The unit exploded in mid-air with a deafening blast that shook the ground below. Windows rattled. People screamed and covered their ears.
Using the recoil of his own released force, Rudhransh shot sideways at even greater speed toward the next unit.
He reached it in a blink.
Another surge of Urja erupted from his core.
The second unit detonated in a ball of fire.
Gasps rose from every street, rooftop, and television screen across the nation.
Again he accelerated.
Again he struck.
Again the sky exploded.
The military men below forgot their orders. Policemen stood frozen. Reporters stopped speaking mid-sentence. Across homes, shops, offices, and tea stalls throughout India, millions watched their televisions and phones in stunned silence.
Rudhransh moved from one target to another like a streak of white lightning, each explosion propelling him faster than before.
Third.
Fourth.
Fifth.
Sixth.
Seventh.
Every airborne unit headed toward land was destroyed before it could descend beyond the skyline.
The final piece, the one that had flown seaward, dropped into the ocean before exploding with a thunderous bang. Water rose in a towering spray. Waves rushed outward and crashed against the Rainbow Bridge and the nearby jetty.
Lieutenant Chandra stood with his mouth hanging open.
“W… what was that?” he whispered.
People gathered near the perimeter slowly began stepping backward as Rudhransh descended from the sky toward them. Fear mixed with awe spread through the crowd.
He drove a powerful burst of Urja downward from his core. The force slowed his fall. Dust spiralled outward as he landed firmly on both feet.

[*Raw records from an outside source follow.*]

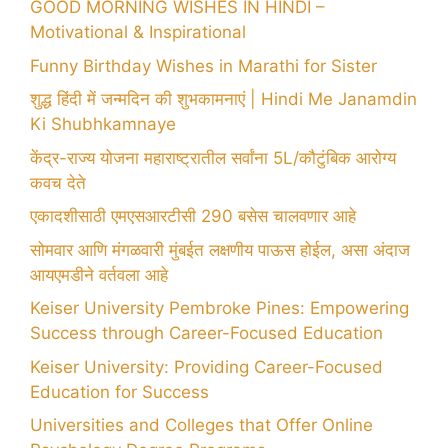
GOOD MORNING WISHES IN HINDI –
Motivational & Inspirational
Funny Birthday Wishes in Marathi for Sister
शुद्ध हिंदी में जन्मदिन की शुभकामनाएं | Hindi Me Janamdin
Ki Shubhkamnaye
केंद्र-राज्य योजना महाराष्ट्रातील सर्वांना 5L/कौटुंबिक आरोग्य
कवच देते
एकादशीसाठी एमएसआरटीसी 290 बसेस चालवणार आहे
सोमवार आणि मंगळवारी मुंबईत लक्षणीय पाऊस होईल, असा अंदाज
आयएमडीने वर्तवला आहे
Keiser University Pembroke Pines: Empowering
Success through Career-Focused Education
Keiser University: Providing Career-Focused
Education for Success
Universities and Colleges that Offer Online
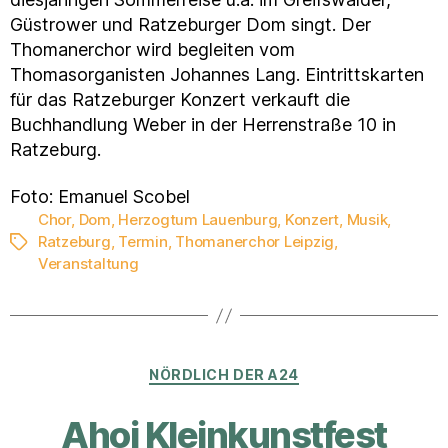
Güstrower und Ratzeburger Dom singt. Der
Thomanerchor wird begleiten vom
Thomasorganisten Johannes Lang. Eintrittskarten
für das Ratzeburger Konzert verkauft die
Buchhandlung Weber in der Herrenstraße 10 in
Ratzeburg.
Foto: Emanuel Scobel
Chor
,
Dom
,
Herzogtum Lauenburg
,
Konzert
,
Musik
,
Ratzeburg
,
Termin
,
Thomanerchor Leipzig
,
Schlagwörter
Veranstaltung
Kategorien
NÖRDLICH DER A24
Ahoi Kleinkunstfest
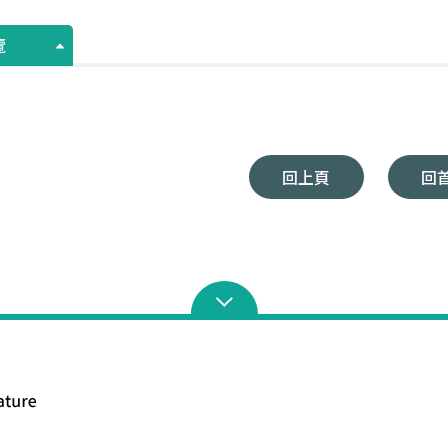
覽
回上頁
回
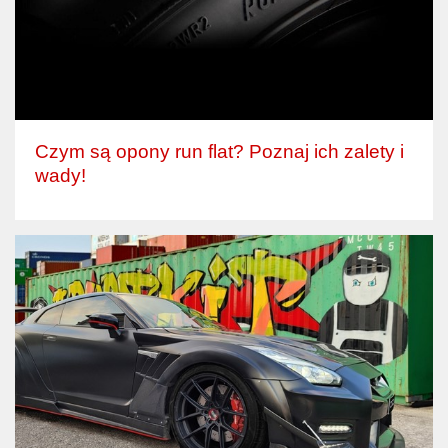
Czym są opony run flat? Poznaj ich zalety i
wady!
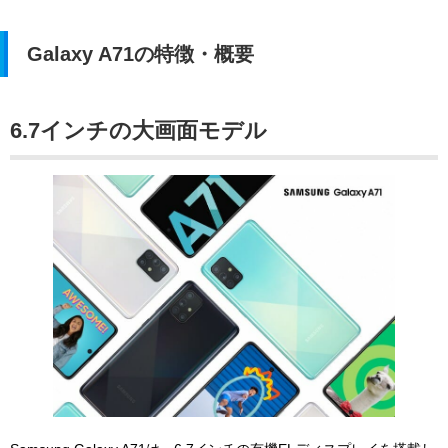
Galaxy A71の特徴・概要
6.7インチの大画面モデル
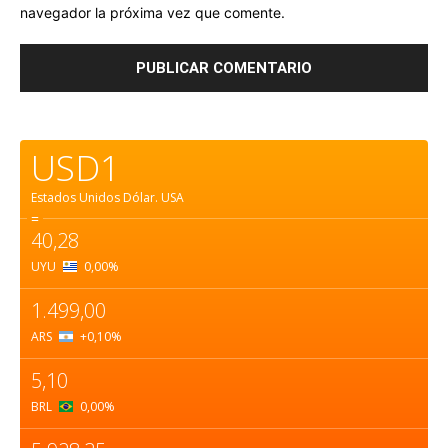
navegador la próxima vez que comente.
USD1
Estados Unidos Dólar.
USA
=
40,28
UYU
0,00
%
1.499,00
ARS
+0,10
%
5,10
BRL
0,00
%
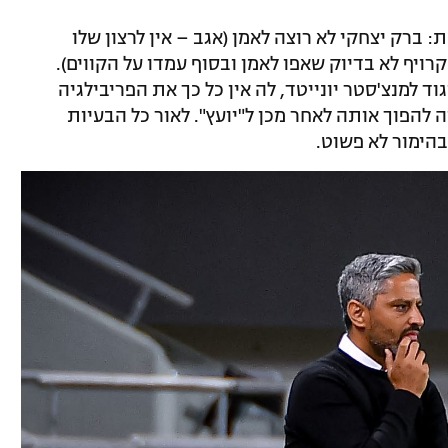
 ברק יצחקי לא רוצה לאמן (אגב – אין לרצון שלו
קרויף לא בדיוק שאפו לאמן ובסוף עמדו על הקווים).
 למנצ'סטר יונייטד, לה אין כל כך את הפריבילגיה
להפוך אותה לאחר מכן ל"יועץ". לאור כל הבעיות
בהימור לא פשוט.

For several seconds, nobody dared move.
Whispers rippled through the crowd.
“Isn’t he that masked man from the YouTube videos?”
“Yes… I think so. But he’s dressed differently.”
“Who is he?”
Rudhransh slowly raised his head. The metallic white mask hid his face. His voice emerged muffled and calm.
“I am Amanushak.”
He looked around at the terrified people.
“I will end this soon. Do not worry.”
A strange hush fell over the entire road.
“Ashwanth! Don’t let him leave!” Lieutenant Chandra shouted furiously from the approaching jeep with armed soldiers packed inside.
Ashwanth stood rooted beside Meena and the other officers, still staring at the figure in wonder.
He blinked, shook himself, and began moving forward.
Before anyone could reach him, Rudhransh thrust his chest downward and released a massive surge of Urja into the ground.
The street cracked beneath him. A shockwave blasted dust and loose debris in all directions.
Rudhransh launched upward like a missile and vanished into the sky.
Lieutenant Chandra leapt out of the jeep in fury.
“Why didn’t you move faster?” he roared.
Ashwanth, still looking upward at the empty sky, swallowed hard. “H-how, sir?” he asked.